Start of Task material
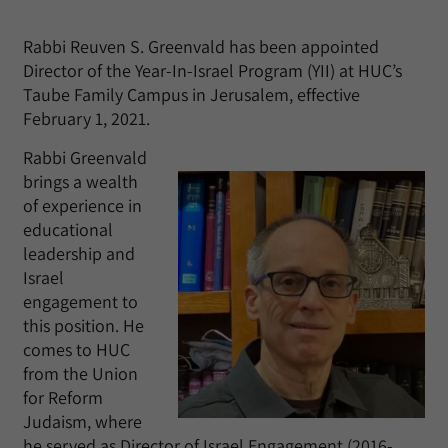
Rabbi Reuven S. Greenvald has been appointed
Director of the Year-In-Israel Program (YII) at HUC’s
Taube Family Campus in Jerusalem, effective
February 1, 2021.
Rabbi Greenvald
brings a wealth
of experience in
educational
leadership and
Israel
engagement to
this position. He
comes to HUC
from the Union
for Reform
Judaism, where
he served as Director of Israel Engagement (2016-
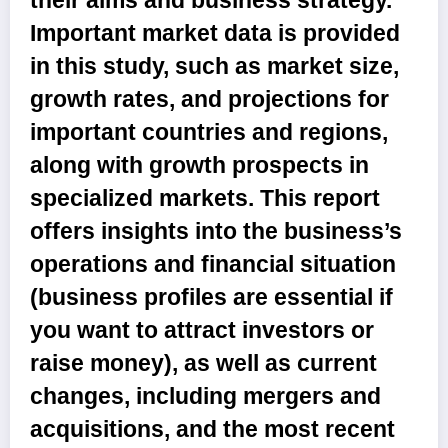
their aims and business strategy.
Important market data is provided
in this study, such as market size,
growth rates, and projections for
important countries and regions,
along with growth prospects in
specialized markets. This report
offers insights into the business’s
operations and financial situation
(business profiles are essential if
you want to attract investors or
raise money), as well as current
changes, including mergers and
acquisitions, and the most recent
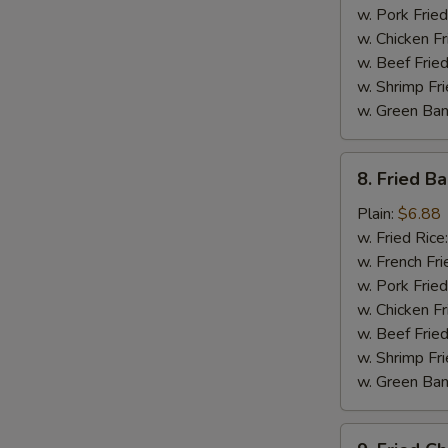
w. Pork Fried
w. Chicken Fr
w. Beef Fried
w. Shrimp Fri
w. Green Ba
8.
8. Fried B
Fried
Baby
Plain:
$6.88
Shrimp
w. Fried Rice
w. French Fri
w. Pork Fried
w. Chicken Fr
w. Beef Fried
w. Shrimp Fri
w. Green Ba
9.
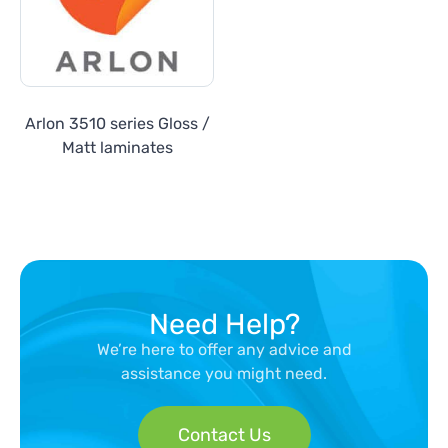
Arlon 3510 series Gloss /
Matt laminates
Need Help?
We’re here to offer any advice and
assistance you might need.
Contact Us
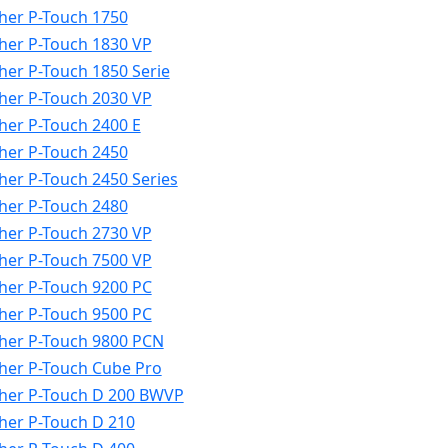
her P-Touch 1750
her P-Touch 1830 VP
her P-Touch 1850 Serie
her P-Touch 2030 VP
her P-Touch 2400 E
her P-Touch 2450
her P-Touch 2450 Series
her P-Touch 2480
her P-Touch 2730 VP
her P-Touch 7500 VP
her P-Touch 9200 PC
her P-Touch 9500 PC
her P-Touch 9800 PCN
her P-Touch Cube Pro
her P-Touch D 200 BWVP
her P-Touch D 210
End of Task material
Start of Task material
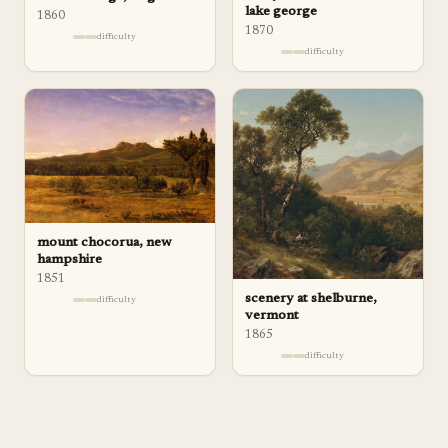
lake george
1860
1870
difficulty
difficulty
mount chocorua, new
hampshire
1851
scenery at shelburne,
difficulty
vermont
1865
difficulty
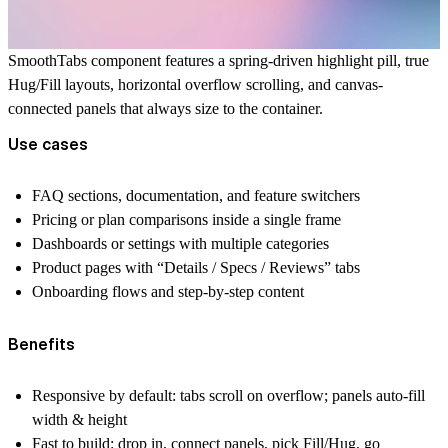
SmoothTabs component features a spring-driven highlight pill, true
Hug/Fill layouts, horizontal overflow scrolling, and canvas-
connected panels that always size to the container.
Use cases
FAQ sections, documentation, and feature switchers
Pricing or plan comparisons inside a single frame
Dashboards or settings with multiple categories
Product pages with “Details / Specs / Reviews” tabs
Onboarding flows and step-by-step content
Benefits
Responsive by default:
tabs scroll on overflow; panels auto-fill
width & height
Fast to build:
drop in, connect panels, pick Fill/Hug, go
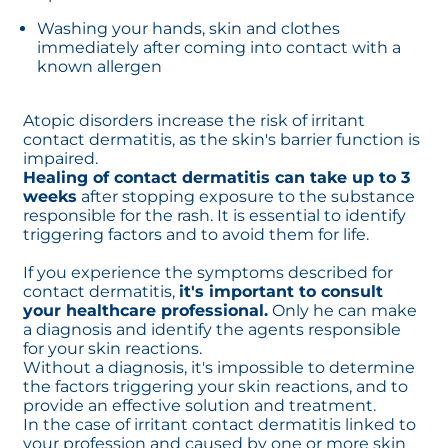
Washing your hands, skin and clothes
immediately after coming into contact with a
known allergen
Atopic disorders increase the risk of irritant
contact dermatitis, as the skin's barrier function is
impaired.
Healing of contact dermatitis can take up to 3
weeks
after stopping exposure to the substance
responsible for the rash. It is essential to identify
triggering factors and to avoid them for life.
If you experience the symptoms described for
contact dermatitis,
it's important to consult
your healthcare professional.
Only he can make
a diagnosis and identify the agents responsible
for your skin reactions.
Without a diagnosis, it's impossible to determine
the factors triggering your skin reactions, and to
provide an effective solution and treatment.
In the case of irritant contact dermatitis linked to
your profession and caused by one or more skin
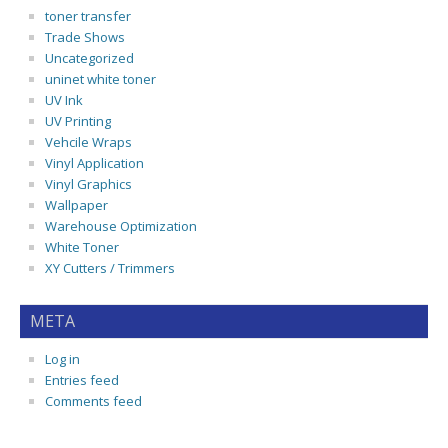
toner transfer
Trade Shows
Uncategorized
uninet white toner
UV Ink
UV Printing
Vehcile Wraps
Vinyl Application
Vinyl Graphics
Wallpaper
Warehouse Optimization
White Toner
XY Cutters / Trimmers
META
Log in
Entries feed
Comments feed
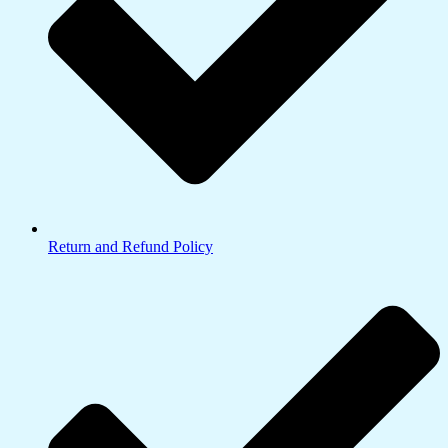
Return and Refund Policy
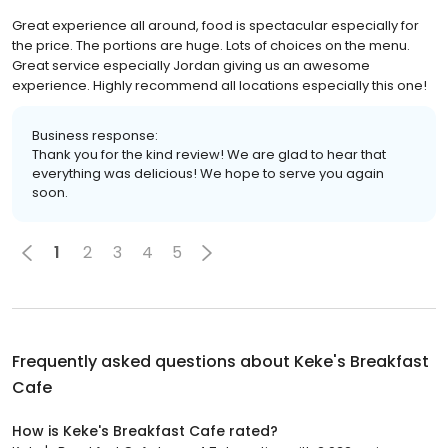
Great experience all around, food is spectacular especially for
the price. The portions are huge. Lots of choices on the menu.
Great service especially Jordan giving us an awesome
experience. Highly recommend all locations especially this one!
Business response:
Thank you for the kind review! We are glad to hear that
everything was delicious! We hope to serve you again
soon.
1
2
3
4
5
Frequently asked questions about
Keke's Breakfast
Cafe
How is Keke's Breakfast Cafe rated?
End of Task material
◆ **Exercise prompt**
Where a line of the data includes the string "growth", list that line.

◆ **Written answer**
growth rates, and projections for
along with growth prospects in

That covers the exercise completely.